- [EXERCISE INSTRUCTIONS]: Every line from the one containing "(+420) 737 266 402" to the end of the records below should be returned exactly; pictures are to be dropped.

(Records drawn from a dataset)
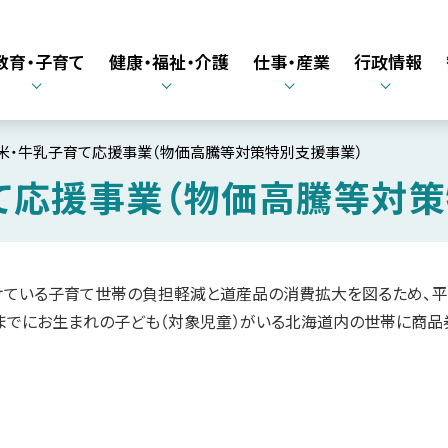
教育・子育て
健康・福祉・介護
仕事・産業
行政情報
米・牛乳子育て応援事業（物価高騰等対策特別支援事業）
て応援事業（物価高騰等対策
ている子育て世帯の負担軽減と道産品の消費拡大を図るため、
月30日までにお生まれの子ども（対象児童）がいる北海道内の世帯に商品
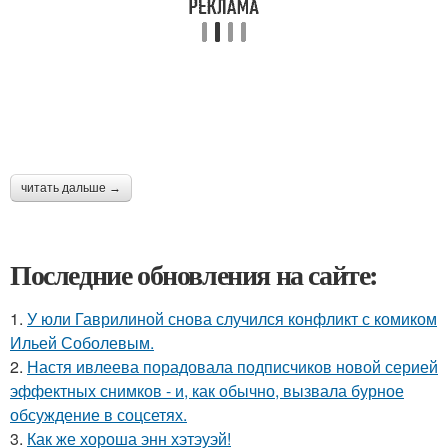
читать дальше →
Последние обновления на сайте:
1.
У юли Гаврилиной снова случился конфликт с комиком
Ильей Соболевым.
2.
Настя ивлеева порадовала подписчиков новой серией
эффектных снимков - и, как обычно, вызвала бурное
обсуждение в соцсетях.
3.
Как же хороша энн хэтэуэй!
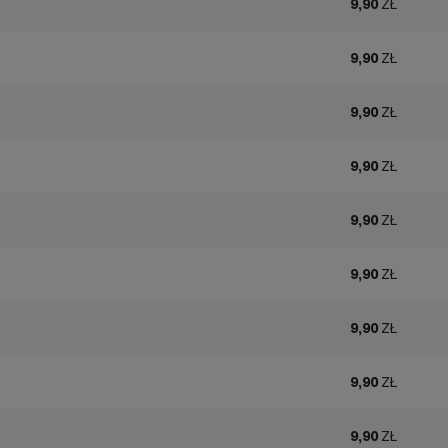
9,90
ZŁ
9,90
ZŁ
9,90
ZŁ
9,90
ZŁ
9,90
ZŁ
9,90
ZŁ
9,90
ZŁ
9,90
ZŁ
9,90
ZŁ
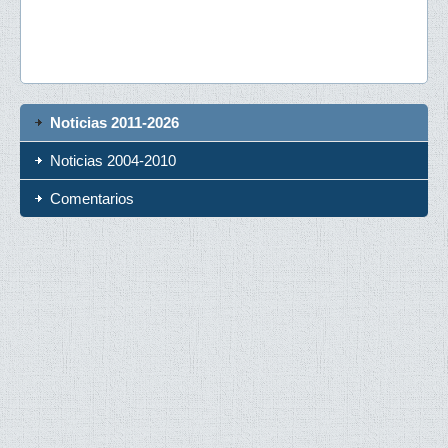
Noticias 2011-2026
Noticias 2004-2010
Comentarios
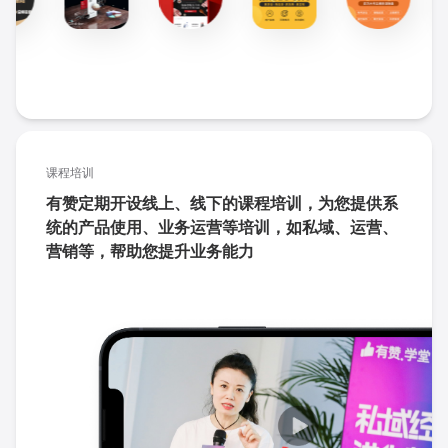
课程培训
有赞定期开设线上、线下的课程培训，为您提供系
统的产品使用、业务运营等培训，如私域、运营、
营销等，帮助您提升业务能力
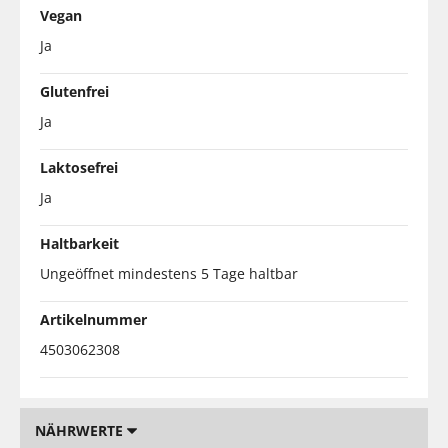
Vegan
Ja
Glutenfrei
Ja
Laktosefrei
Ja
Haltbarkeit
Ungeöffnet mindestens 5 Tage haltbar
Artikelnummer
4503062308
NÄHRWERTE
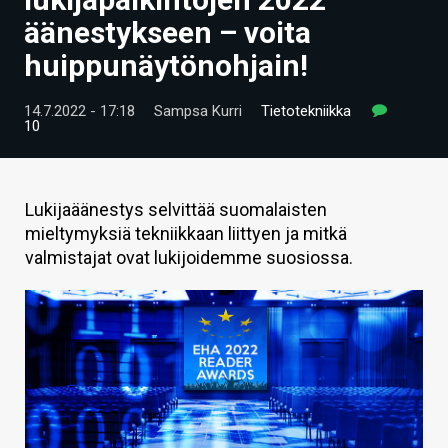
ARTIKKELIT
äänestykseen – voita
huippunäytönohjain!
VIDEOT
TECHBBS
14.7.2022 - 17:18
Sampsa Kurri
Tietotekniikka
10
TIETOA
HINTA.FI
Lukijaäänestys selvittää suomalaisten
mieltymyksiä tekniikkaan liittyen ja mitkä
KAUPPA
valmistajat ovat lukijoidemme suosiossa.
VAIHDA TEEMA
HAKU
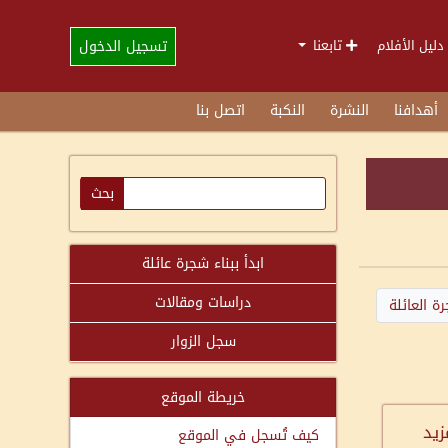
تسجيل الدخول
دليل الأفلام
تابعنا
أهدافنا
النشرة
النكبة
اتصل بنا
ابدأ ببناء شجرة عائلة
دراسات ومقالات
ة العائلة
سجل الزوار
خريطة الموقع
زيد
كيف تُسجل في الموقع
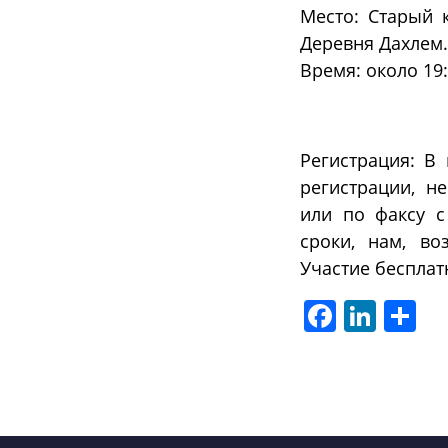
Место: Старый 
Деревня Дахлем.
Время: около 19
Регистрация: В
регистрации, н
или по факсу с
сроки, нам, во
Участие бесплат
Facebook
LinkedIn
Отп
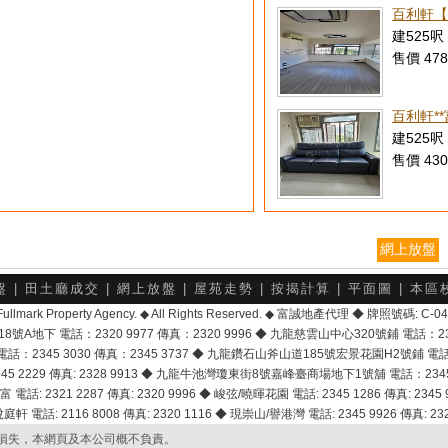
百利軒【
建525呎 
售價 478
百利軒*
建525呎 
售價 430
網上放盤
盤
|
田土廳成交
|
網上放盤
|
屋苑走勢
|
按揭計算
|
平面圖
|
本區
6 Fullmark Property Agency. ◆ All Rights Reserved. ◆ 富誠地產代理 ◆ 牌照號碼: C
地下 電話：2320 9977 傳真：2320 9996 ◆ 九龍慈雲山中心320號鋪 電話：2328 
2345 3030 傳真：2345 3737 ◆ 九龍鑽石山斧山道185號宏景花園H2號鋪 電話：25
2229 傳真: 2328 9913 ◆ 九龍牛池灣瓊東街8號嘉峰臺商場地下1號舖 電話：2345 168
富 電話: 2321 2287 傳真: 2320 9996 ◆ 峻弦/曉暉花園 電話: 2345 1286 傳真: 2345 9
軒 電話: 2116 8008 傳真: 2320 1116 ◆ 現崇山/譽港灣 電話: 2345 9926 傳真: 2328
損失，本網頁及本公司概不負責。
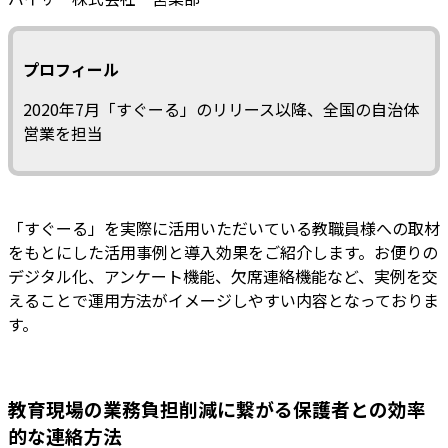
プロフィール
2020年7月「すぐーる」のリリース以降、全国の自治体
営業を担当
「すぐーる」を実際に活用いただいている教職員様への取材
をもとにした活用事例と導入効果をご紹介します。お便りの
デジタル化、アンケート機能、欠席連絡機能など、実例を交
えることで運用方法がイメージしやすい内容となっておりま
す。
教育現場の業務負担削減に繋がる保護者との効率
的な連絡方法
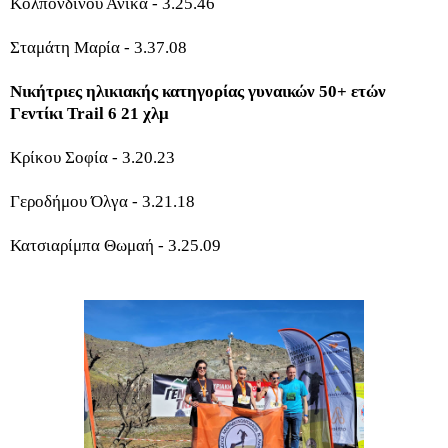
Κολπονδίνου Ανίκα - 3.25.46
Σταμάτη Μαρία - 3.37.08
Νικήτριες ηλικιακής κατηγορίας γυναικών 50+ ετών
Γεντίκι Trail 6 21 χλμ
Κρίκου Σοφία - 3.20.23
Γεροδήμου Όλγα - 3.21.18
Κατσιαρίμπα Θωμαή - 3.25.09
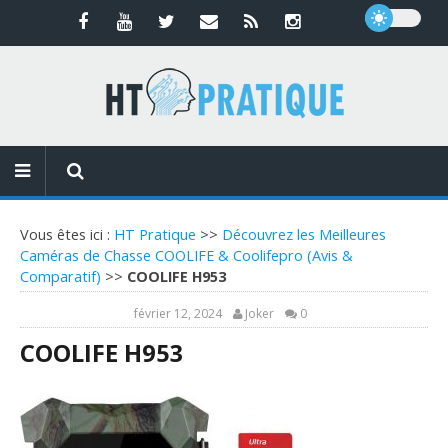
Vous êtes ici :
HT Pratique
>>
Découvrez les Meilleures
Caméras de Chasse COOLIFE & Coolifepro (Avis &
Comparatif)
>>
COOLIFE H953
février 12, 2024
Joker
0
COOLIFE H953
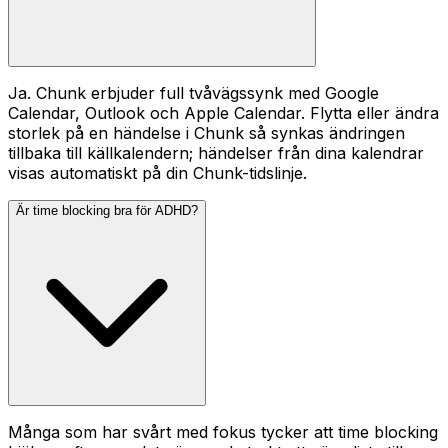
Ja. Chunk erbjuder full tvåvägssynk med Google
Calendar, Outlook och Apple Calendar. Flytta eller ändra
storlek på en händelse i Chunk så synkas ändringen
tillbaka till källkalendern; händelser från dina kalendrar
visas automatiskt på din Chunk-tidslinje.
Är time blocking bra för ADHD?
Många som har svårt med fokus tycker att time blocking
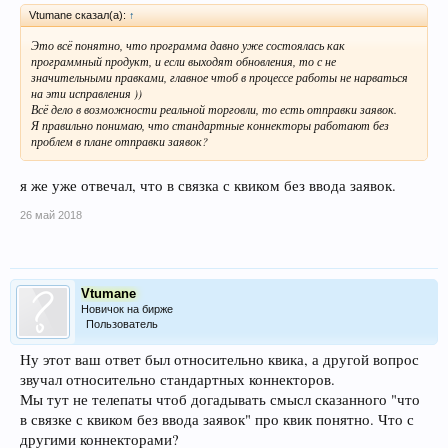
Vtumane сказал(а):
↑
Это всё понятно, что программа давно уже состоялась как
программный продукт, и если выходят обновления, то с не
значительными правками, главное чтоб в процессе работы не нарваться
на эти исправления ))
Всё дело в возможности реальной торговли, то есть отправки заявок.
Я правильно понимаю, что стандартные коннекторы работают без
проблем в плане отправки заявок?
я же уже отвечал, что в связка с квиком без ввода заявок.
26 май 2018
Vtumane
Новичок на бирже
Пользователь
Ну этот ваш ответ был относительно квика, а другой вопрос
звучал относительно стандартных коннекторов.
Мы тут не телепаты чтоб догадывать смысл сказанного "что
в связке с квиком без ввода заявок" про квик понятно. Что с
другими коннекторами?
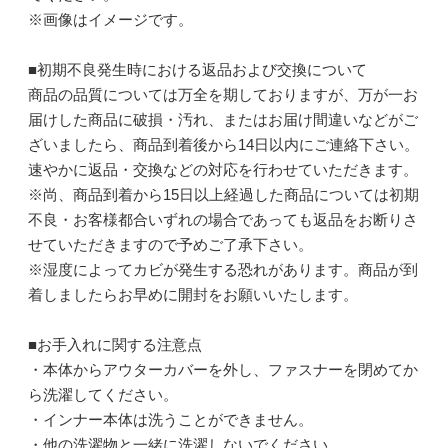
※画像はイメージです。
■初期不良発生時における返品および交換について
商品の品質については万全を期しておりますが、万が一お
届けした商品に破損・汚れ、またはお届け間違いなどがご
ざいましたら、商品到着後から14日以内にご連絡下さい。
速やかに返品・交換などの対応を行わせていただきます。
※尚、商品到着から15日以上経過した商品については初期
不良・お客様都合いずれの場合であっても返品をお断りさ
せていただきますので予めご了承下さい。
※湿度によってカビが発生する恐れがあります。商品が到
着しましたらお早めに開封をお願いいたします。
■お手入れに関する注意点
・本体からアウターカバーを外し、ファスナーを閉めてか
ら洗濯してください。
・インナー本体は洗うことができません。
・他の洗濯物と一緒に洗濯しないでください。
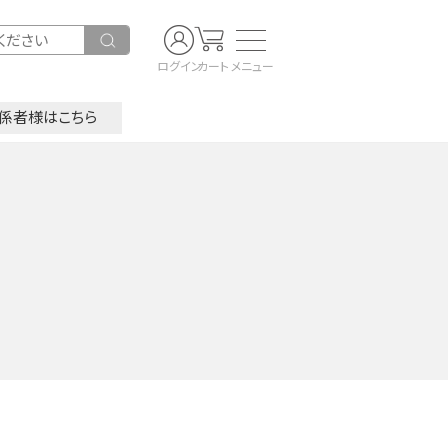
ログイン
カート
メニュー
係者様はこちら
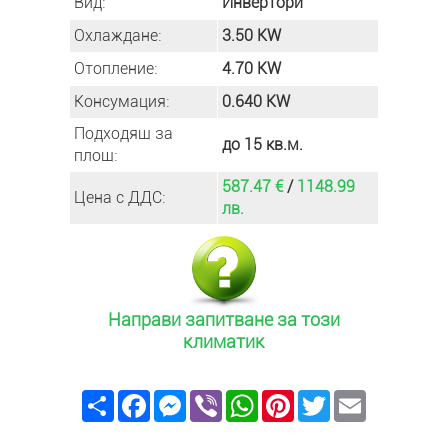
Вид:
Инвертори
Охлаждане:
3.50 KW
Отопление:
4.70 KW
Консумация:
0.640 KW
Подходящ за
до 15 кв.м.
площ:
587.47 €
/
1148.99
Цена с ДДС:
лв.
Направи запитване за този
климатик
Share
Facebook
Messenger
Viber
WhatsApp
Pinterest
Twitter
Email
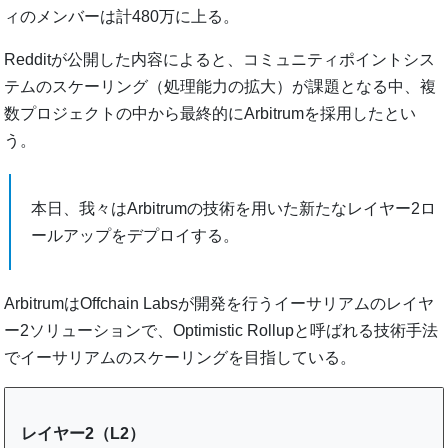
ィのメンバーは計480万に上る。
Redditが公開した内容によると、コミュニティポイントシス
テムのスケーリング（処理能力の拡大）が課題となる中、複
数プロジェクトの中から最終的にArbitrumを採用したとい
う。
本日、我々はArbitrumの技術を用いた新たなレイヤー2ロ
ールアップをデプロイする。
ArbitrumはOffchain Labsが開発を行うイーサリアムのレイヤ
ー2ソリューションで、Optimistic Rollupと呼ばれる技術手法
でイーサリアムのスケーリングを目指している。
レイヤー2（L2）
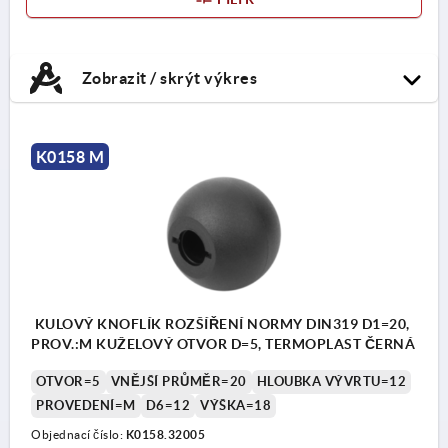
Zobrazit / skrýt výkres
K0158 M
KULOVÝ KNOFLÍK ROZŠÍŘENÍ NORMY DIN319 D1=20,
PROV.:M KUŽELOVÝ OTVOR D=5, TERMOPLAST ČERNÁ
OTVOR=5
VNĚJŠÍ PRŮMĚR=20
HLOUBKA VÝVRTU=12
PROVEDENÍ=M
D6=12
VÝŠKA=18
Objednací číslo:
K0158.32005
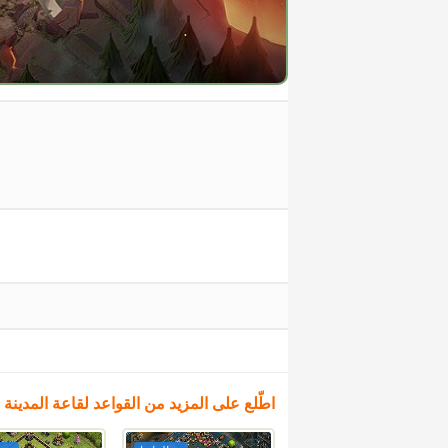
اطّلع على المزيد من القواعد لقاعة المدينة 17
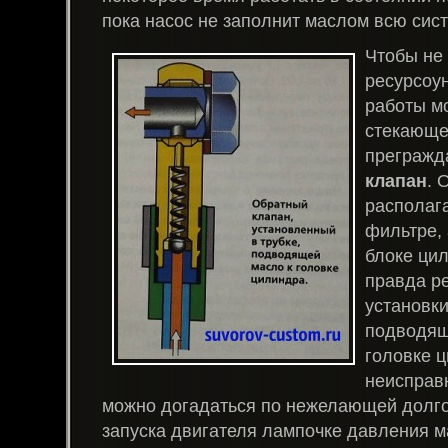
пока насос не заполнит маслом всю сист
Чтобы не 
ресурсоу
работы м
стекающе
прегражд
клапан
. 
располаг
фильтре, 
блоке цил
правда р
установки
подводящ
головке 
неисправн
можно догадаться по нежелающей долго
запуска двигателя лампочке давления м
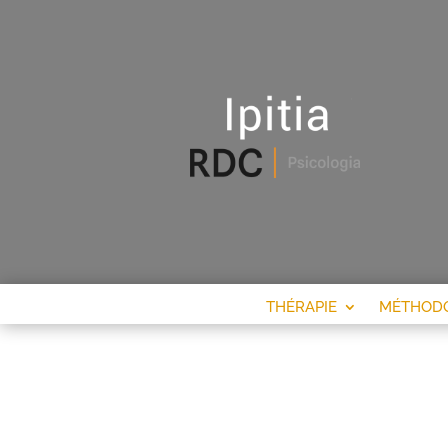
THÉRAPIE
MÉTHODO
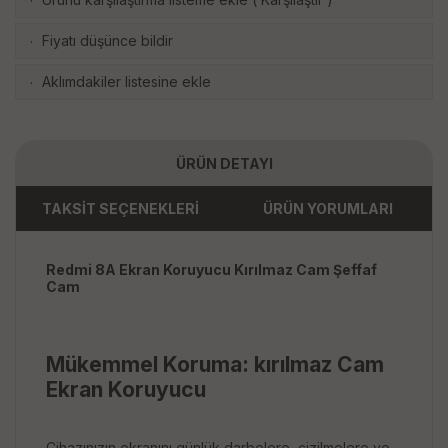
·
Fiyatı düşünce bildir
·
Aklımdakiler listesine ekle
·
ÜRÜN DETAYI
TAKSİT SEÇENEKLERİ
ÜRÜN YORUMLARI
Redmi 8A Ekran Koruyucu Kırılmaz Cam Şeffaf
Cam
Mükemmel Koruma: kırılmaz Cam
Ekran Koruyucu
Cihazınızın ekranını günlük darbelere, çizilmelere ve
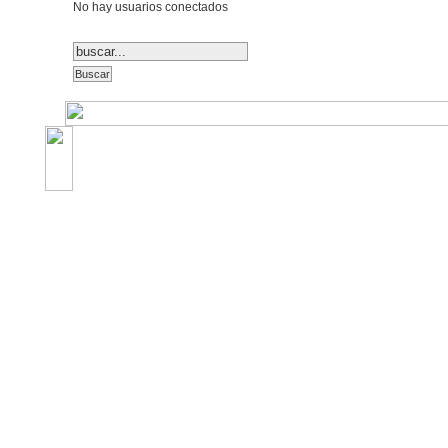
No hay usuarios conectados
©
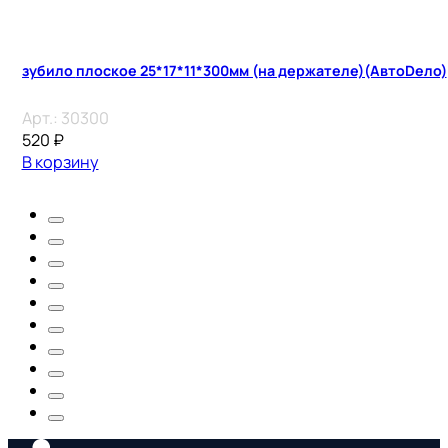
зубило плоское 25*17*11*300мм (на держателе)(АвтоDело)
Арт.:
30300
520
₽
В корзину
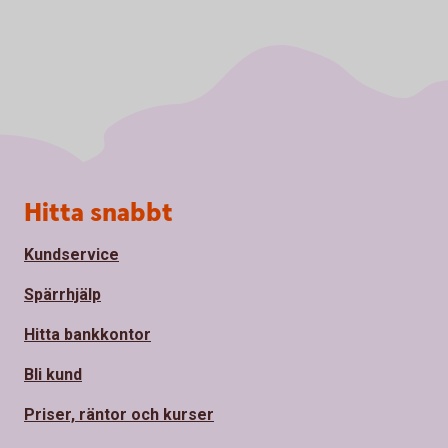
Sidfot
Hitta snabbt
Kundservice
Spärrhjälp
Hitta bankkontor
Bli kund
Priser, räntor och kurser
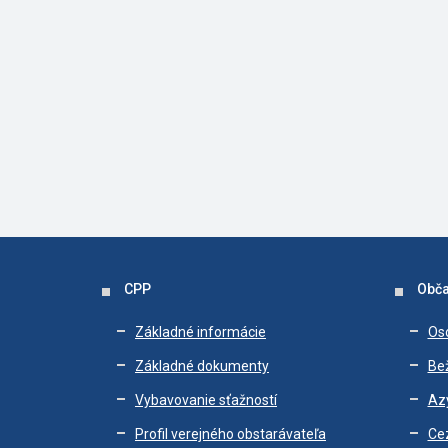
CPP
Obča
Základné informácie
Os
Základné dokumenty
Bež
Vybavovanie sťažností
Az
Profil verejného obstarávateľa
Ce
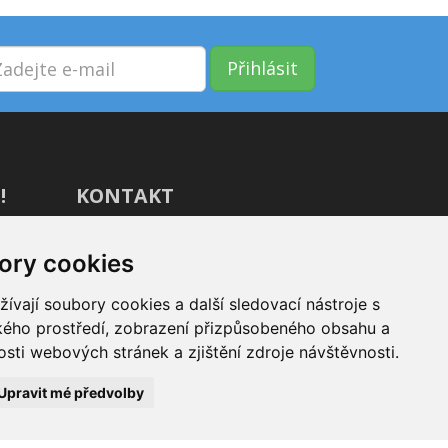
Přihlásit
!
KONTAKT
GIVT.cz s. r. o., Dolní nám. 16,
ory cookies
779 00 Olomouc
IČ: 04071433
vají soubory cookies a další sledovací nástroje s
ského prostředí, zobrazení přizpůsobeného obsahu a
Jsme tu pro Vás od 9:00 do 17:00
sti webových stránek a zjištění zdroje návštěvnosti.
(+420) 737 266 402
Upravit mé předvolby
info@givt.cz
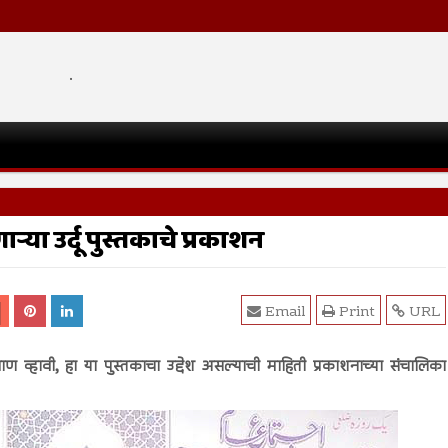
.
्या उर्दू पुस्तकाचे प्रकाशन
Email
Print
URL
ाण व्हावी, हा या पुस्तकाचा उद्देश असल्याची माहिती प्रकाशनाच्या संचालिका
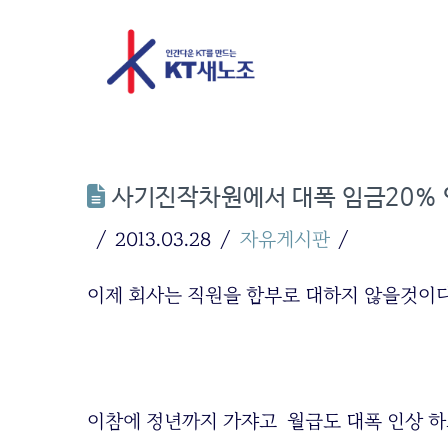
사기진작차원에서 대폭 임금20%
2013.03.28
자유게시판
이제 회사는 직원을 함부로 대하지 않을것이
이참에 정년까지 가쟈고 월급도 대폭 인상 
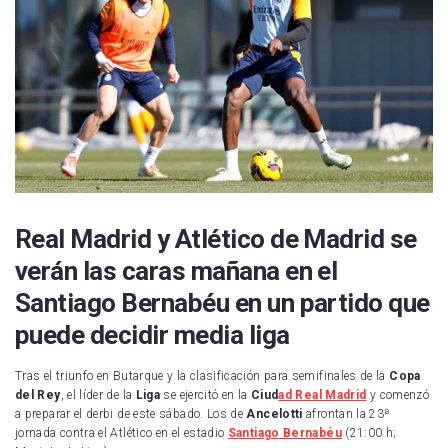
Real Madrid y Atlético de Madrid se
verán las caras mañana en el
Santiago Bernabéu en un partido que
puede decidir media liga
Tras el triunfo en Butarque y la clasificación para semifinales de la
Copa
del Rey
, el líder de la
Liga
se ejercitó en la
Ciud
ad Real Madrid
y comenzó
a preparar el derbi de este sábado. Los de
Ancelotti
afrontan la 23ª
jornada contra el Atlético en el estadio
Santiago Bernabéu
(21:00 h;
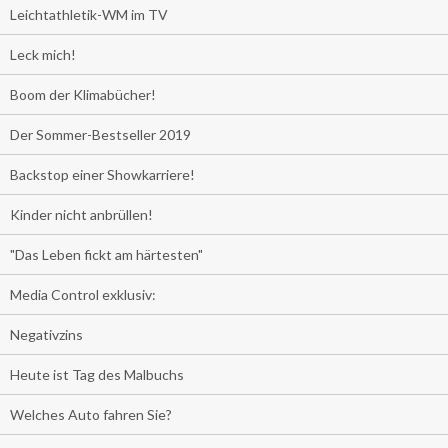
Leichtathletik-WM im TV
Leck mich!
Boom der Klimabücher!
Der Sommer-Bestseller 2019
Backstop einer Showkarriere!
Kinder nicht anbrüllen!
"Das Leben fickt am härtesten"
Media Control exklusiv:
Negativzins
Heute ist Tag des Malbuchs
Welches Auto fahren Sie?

- [TASK RESULT]:
(+420) 737 266 402
Upravit mé předvolby
info@givt.cz
.
्या उर्दू पुस्तकाचे प्रकाशन
Email
Print
URL
ाण व्हावी, हा या पुस्तकाचा उद्देश असल्याची माहिती प्रकाशनाच्या संचालिका
사기진작차원에서 대폭 임금20%
2013.03.28
자유게시판
이제 회사는 직원을 함부로 대하지 않을것이
이참에 정년까지 가쟈고 월급도 대폭 인상 
Real Madrid y Atlético de Madrid se
verán las caras mañana en el
Santiago Bernabéu en un partido que
puede decidir media liga
Tras el triunfo en Butarque y la clasificación para semifinales de la
Copa
del Rey
, el líder de la
Liga
se ejercitó en la
Ciud
ad Real Madrid
y comenzó
a preparar el derbi de este sábado. Los de
Ancelotti
afrontan la 23ª
jornada contra el Atlético en el estadio
Santiago Bernabéu
(21:00 h;
Leichtathletik-WM im TV
Leck mich!
Boom der Klimabücher!
Der Sommer-Bestseller 2019
Backstop einer Showkarriere!
Kinder nicht anbrüllen!
"Das Leben fickt am härtesten"
Media Control exklusiv:
Negativzins
Heute ist Tag des Malbuchs
Welches Auto fahren Sie?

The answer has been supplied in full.